Police fired tear gas shells towards the gate to warn the students. A section of students ran into the Dhaka Medical College while others towards the university premises cordoned by the police. The vice-chancellor asked police to stop firing and ordered students to leave the area. However, the police arrested several students for defying section 144 as they attempted to leave.
Enraged by the arrests, the students met around the East Bengal Legislative Assembly and blocked the legislators' way, asking them to present their insistence at the assembly. When a group of students sought to storm into the building, police opened fire and killed a number of students, including Abdus Salam, Rafiq Uddin Ahmed, Abul Barkat and Abdul Jabbar around 4:00pm.
As the news of the killings spread, disorder erupted across the city. Shops, offices and public transport were shut down and a general strike began. Leaflets were distributed in mosques and clubs asking to gather on DU campus on the next day.
The government press note acknowledged 3 deaths and 2 injured although the actual number was much higher.
Poet Mahbubul Alam Chowdury wrote a poem “Kandte asini, fansir dabi niye esechi” in memory of the martyrs in the evening.
On 22 February, black flags were hoisted atop the Arts Faculty building and all the student halls. The students black badges as a sign of mourning for the killed ones. The EPR and the army took control of Dhaka. A namaz-e-janaza was held in the Curzon Hall area. The participants brought out a procession but police opened firing on it killing Shafiur on the spot.
Widespread agitation took place in the city throughout the day. The EPR, police and army lobbed teargas shells, firing upon them, killing and injuring many at different places of the city. Many bodies were scurried away by the security forces never to be found again.
According to a report published in Daily Azad on 23 February, four people were killed on 22 February.
Overnight the Dhaka Medical College students built a 10-foot Shaheed Minar in the memory of the language martyrs, according to the plan of the Medical College student Sayyid Haider and bearing the inscription by Badrul Alam. The Daily Azad editor Abul Kalam Shamsuddin inaugurated it on 23 February.
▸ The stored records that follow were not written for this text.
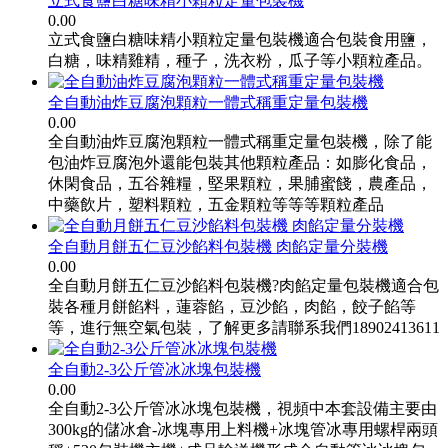
立式食鹽白糖味精小顆粒定量包裝機
0.00
立式食鹽白糖味精小顆粒定量包裝機適合包裝食用鹽，
白糖，味精雞精，種子，洗衣粉，瓜子等小顆粒產品。
全自動油炸豆腐泡顆粒一體式稱重定量包裝機
0.00
全自動油炸豆腐泡顆粒一體式稱重定量包裝機，除了能
包油炸豆腐泡外還能包裝其他顆粒產品：如膨化食品，
休閑食品，五谷雜糧，堅果顆粒，果脯蜜餞，農產品，
中藥飲片，塑料顆粒，五金顆粒等等等顆粒產品
全自動月餅五仁豆沙餡料包裝機 肉餡定量分裝機
0.00
全自動月餅五仁豆沙餡料包裝機?肉餡定量包裝機適合包
裝各種月餅餡料，蓮蓉餡，豆沙餡，肉餡，餃子餡等
等，進行無空氣包裝，了解更多請聯系我們18902413611
全自動2-3公斤管冰冰塊包裝機
0.00
全自動2-3公斤管冰冰塊包裝機，視頻中本套設備主要由
300kg的儲冰倉-冰塊專用上料機+冰塊管冰專用螺桿兩頭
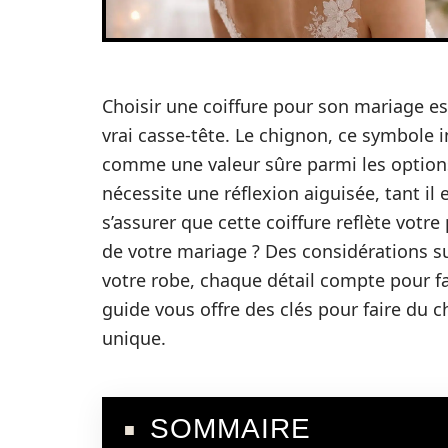
Choisir une coiffure pour son mariage es
vrai casse-tête. Le chignon, ce symbole 
comme une valeur sûre parmi les options
nécessite une réflexion aiguisée, tant il
s’assurer que cette coiffure reflète votr
de votre mariage ? Des considérations su
votre robe, chaque détail compte pour f
guide vous offre des clés pour faire du c
unique.
SOMMAIRE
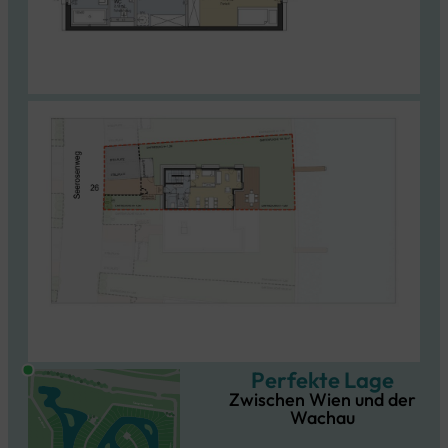
Perfekte Lage
Zwischen Wien und der
Wachau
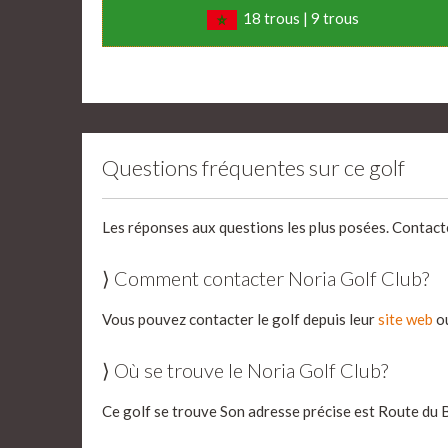
18 trous | 9 trous
Questions fréquentes sur ce golf
Les réponses aux questions les plus posées. Contact
⟩ Comment contacter Noria Golf Club?
Vous pouvez contacter le golf depuis leur
site web
ou
⟩ Où se trouve le Noria Golf Club?
Ce golf se trouve Son adresse précise est Route du 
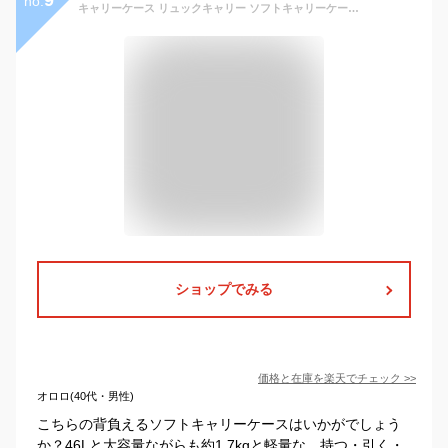
no.
キャリーケース リュックキャリー ソフトキャリーケース 大容量 軽量 軽い mサイズ m 3way キャリーバッグ メンズ レディース かわいい おしゃれ シンプル 旅行カバン キャンプ 旅行用 KBN15178
ショップでみる
価格と在庫を
楽天
でチェック
>>
オロロ(40代・男性)
こちらの背負えるソフトキャリーケースはいかがでしょう
か？46Lと大容量ながらも約1.7kgと軽量な、持つ・引く・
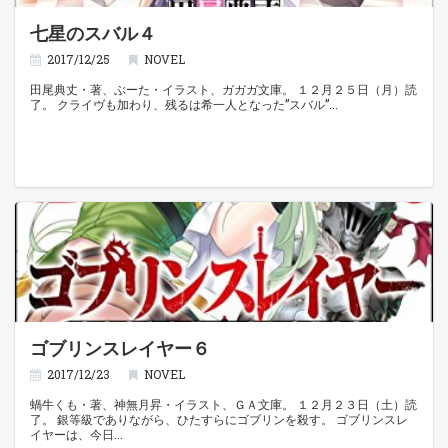
七星のスバル４
2017/12/25
NOVEL
田尾典丈・著、ぶーた・イラスト、ガガガ文庫。 １２月２５日（月）読
了。 クライヴも加わり、残るは希一人となった”スバル”
ゴブリンスレイヤー６
2017/12/23
NOVEL
蝸牛くも・著、神無月昇・イラスト、ＧＡ文庫。 １２月２３日（土）読
了。 銀等級でありながら、ひたすらにゴブリンを殺す。 ゴブリンスレ
イヤーは、今日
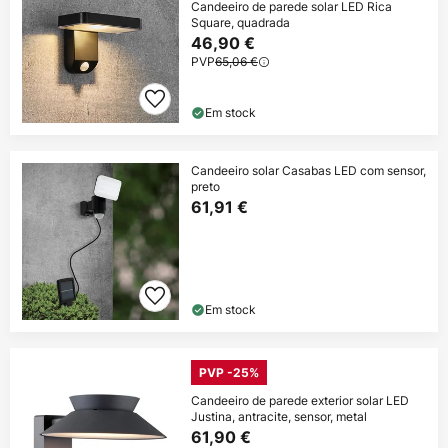
Candeeiro de parede solar LED Rica
Square, quadrada
46,90 €
PVP
65,06 €
Em stock
Candeeiro solar Casabas LED com sensor,
preto
61,91 €
Em stock
PVP -25%
Candeeiro de parede exterior solar LED
Justina, antracite, sensor, metal
61,90 €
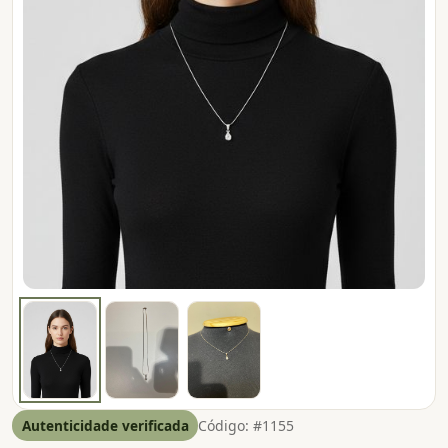
Autenticidade verificada
Código: #1155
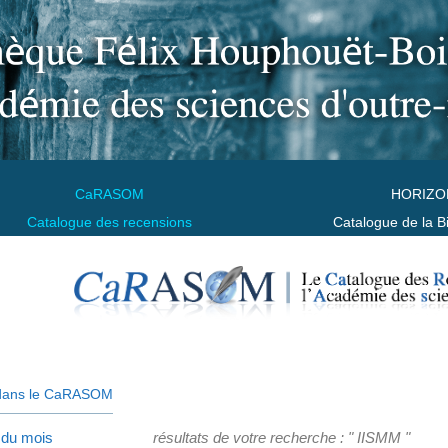
CaRASOM
HORIZO
Catalogue des recensions
Catalogue de la B
dans le CaRASOM
 du mois
résultats de votre recherche : " IISMM "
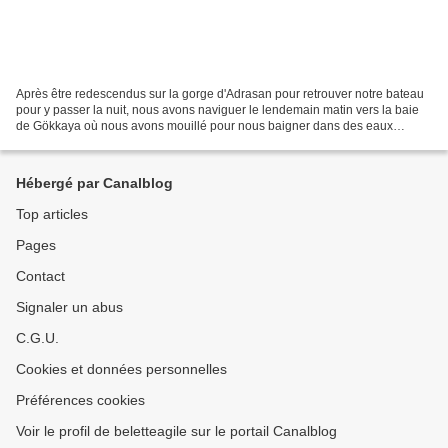
Après être redescendus sur la gorge d'Adrasan pour retrouver notre bateau
pour y passer la nuit, nous avons naviguer le lendemain matin vers la baie
de Gökkaya où nous avons mouillé pour nous baigner dans des eaux
cristallines... Quel bonheur.. Ce que...
Hébergé par Canalblog
Top articles
Pages
Contact
Signaler un abus
C.G.U.
Cookies et données personnelles
Préférences cookies
Voir le profil de beletteagile sur le portail Canalblog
Scores of people visited the Shaheed Minar on 24, 25 and 26 February until the police demolished it in the afternoon on 26 February.
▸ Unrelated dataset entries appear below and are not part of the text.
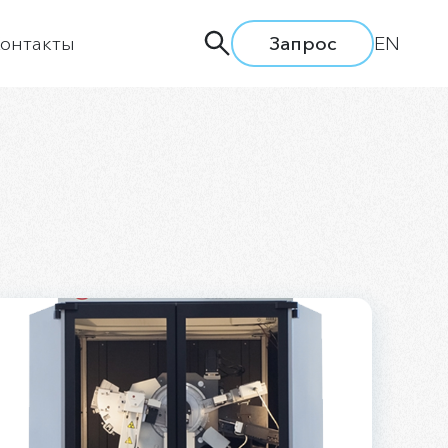
онтакты
Запрос
EN
дприятии
ти
ия
одство
а труда
вки и семинары
льная политика
сии
ытие информации
ая линия АЛРОСА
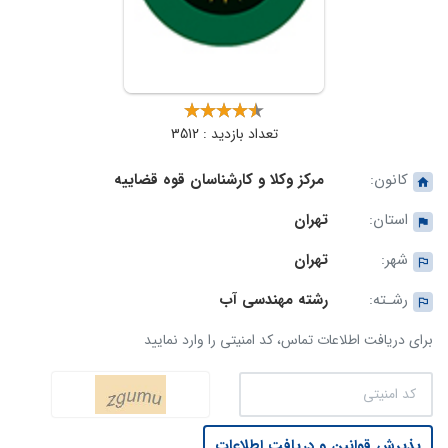
تعداد بازدید : 3512
کانون:
مرکز وکلا و کارشناسان قوه قضاییه
استان:
تهران
شهر:
تهران
رشـته:
رشته مهندسی آب
برای دریافت اطلاعات تماس، کد امنیتی را وارد نمایید
پذیرش قوانین و دریافت اطلاعات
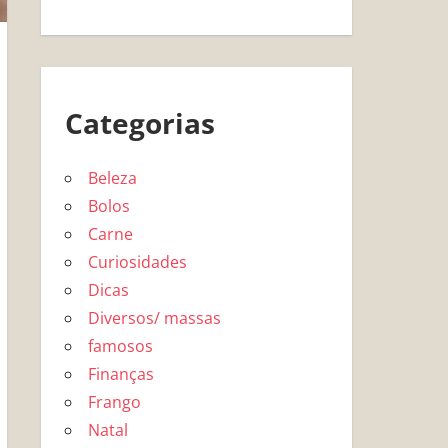
Categorias
Beleza
Bolos
Carne
Curiosidades
Dicas
Diversos/ massas
famosos
Finanças
Frango
Natal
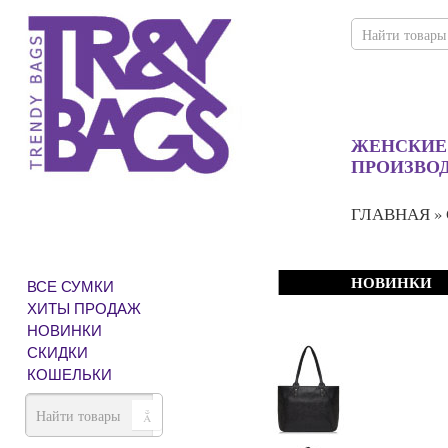
ЖЕНСКИЕ
ПРОИЗВО
ГЛАВНАЯ
»
НОВИНКИ
ВСЕ СУМКИ
ХИТЫ ПРОДАЖ
НОВИНКИ
СКИДКИ
КОШЕЛЬКИ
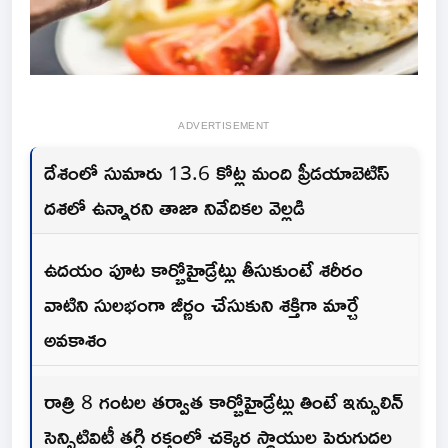
ADVERTISEMENT
దేశంలో సుమారు 13.6 కోట్ల మంది ప్రీడయాబెటిస్
దశలో ఉన్నారని తాజా నివేదికల‌ వెల్లడి
ఉదయం పూట కార్బోహైడ్రేట్లు తీసుకుంటే శరీరం
వాటిని సులభంగా జీర్ణం చేసుకుని శక్తిగా మార్చే
అవ‌కాశం
రాత్రి 8 గంటల తర్వాత కార్బోహైడ్రేట్లు తింటే ఇన్సులిన్
సెన్సిటివిటీ తగ్గి రక్తంలో చక్కెర స్థాయుల పెరుగుద‌ల‌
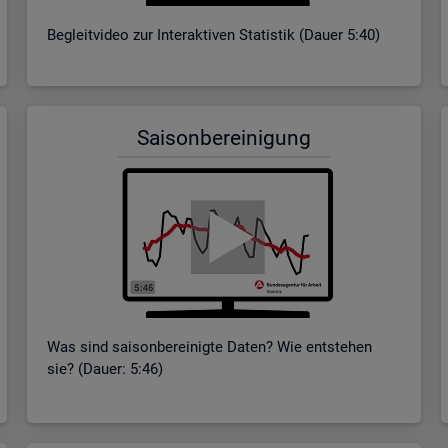
Be­gleit­vi­deo zur In­ter­ak­ti­ven Sta­tis­tik (Dauer 5:40)
Sai­son­be­rei­ni­gung
Was sind sai­son­be­rei­nig­te Daten? Wie ent­ste­hen
sie? (Dauer: 5:46)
Seeing no alternative, Nurul Amin proposed in the legislative council to give Bangla state language and passed unanimously.
On 25 February, authorities closed the Dhaka University for an indefinite period. The university however was opened on 16 April.
On 26 February, poet Alauddin Al Azad wrote a poem “Smritisthambha” protesting the destruction of first Shaheed Minar at Iqbal Hall of Dhaka University.
21 February: Hundreds of thousands of people pay respect to the language martyrs on the first anniversary of martyrdom at a temporary Shaheed Minar. The government banned all types of rally and procession on the day though.
First language movement-based song – Bhulbo na, bhulbo na, ekushey February bhulbo na -- was written by language veteran ANM Gaziul Haque. The song was first sung in a rally at Armanitola on 21 February 1953.
21 February: East Bengal prime minister Abu Hossain Sarker laid the foundation stone of Shaheed Minar.
26 February: National assembly passed the constitution recognising Bangla and Urdu as state languages.
3 March: The Pakistan constitution was implemented.
21 February, martyr Abul Barkat’s mother Hasina Begum inaugurated the Shaheed Minar.
On 17 November, UNESCO declared 21 February as the International Mother Language Day, thus bringing worldwide recognition of the sacrifices.